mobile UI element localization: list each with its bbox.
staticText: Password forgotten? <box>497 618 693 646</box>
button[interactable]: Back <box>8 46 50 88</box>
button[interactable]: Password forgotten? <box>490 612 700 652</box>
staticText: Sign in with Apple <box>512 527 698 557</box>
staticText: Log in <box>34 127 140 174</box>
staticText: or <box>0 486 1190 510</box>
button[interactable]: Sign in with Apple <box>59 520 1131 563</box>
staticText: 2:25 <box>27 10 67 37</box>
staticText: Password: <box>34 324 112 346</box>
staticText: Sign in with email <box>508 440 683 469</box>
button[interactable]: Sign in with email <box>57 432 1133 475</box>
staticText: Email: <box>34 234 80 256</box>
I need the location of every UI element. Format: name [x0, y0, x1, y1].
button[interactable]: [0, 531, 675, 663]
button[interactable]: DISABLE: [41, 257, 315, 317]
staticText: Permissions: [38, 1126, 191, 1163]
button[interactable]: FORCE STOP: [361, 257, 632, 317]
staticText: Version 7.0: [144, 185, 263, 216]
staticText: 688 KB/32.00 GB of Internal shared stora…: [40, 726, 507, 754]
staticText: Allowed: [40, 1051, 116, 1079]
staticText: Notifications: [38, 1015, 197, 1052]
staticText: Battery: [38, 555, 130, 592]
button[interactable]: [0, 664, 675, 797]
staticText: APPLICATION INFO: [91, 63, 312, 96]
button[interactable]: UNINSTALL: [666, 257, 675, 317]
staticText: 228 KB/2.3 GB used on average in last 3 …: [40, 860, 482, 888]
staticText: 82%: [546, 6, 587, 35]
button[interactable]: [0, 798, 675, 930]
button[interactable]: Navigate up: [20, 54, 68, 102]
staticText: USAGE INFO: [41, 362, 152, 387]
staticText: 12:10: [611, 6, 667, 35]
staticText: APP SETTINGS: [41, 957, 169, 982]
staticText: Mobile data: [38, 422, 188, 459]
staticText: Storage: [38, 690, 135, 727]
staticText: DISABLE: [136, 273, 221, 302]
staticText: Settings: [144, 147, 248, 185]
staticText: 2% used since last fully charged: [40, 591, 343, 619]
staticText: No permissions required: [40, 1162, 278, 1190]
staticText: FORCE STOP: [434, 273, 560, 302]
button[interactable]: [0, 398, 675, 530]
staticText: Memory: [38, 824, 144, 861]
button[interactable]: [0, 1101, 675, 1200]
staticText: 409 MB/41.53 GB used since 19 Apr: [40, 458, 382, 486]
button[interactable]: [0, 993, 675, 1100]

To do: If a line in the records above contains the word "element", copy it.

Answer area:
mobile UI element localization: list each with its bbox.
I need the location of every UI element. Format: name [x0, y0, x1, y1].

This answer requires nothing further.